In my HLT, it's a big 185 litre pot with a 4500 watt heater element. Obviously the amount of water varies on brew-size.
Generally the more water, the slower it crawls over the finish line. With 120 litres, I guess it takes about an hour to cover the last 2 oC. This is my real problem, that lousy 2oC. It's quite frustrating, you can watch it and see the algorithm only flashes the heater on for a split-second, yet it still significantly below the correct temp. It's been suggested to not start using PID until it's within a degree of set-temp, but this removes the whole point of using PID.
BTW, and FWIW: The pot is insulated (yoga mats!).
But the HX ~ Ah, ahem, geeze.
Ok, so it's Nev's s.steel "HERM-IT" coil. -
https://onlinebrewingsupplies.com/herm-it-r-coil/herm-itr-coil-kit
It doesn't say exactly how long it is, but 9x coils, with 12mm tube, ~90mm OD. So that's: 9 x Pi x 90 => 2544.7 -> so say 2.5 metres[1].
It's in a about a 6-litre pot, with a 2500 watt element. With the coil submerged, there's just about
exactly 5 litres of water around it.
It doesn't really have a whole lot of trouble getting to the target temperature.
The way Arduino PID library[2] is used is that the PID-control governs the amount of a 5 second window used for heating each iteration.
So for "full power" that whole 5000ms is used, but for "half power" only 2500ms of it used, etc. The output of the PID computation is how much of that 5000ms should be used for heating in the upcoming 5000ms. It has to be like this, because a heating element can only be on or off.
I think this 5 second time amount is a bit arbitrary, if it's shorter or longer, the PID algorithm would still turn the heater on for a calculated percentage of the time.
With a smaller time, it would evaluate the should-I-apply-heat-now question more often, but I expect it would heat much the same (probably).

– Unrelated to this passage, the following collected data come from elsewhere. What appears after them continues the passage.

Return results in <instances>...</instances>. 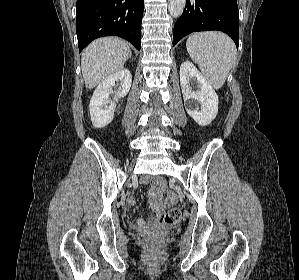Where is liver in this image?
Returning a JSON list of instances; mask_svg holds the SVG:
<instances>
[{
  "mask_svg": "<svg viewBox=\"0 0 299 280\" xmlns=\"http://www.w3.org/2000/svg\"><path fill=\"white\" fill-rule=\"evenodd\" d=\"M128 44L115 37L92 42L82 53L81 70L87 89H92L121 70L130 57Z\"/></svg>",
  "mask_w": 299,
  "mask_h": 280,
  "instance_id": "6515ba94",
  "label": "liver"
}]
</instances>
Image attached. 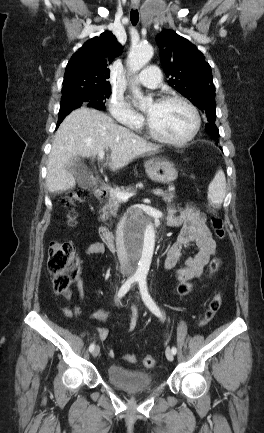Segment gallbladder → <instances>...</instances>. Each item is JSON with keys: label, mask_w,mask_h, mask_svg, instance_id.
Listing matches in <instances>:
<instances>
[{"label": "gallbladder", "mask_w": 264, "mask_h": 433, "mask_svg": "<svg viewBox=\"0 0 264 433\" xmlns=\"http://www.w3.org/2000/svg\"><path fill=\"white\" fill-rule=\"evenodd\" d=\"M78 184L83 188H94V183L90 173L87 171L86 166L82 163L80 157H75L67 166Z\"/></svg>", "instance_id": "obj_1"}]
</instances>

I'm not at all familiar with any PID stuff other than this Arduino Library (I did not do any control systems courses at uni), so I can't really say what the units represent - if anything.
I have, for example, used the same PID library to hover a quad-copter test-balance-arm by changing the motor speed on feed-back from a gyro' (here P=2, I=0.95, D=0.011) - so the library works well, and is pretty flexible. But I don't think it has the concept of the units meaning anything in the non-mathematical sense. I guess that's not much help but.
thanks,
-kt
[1] circumference of a circle is (Pi x diameter), a coil is roughly /N/ diameters, thus length is (/N-coils/ x Pi x diameter).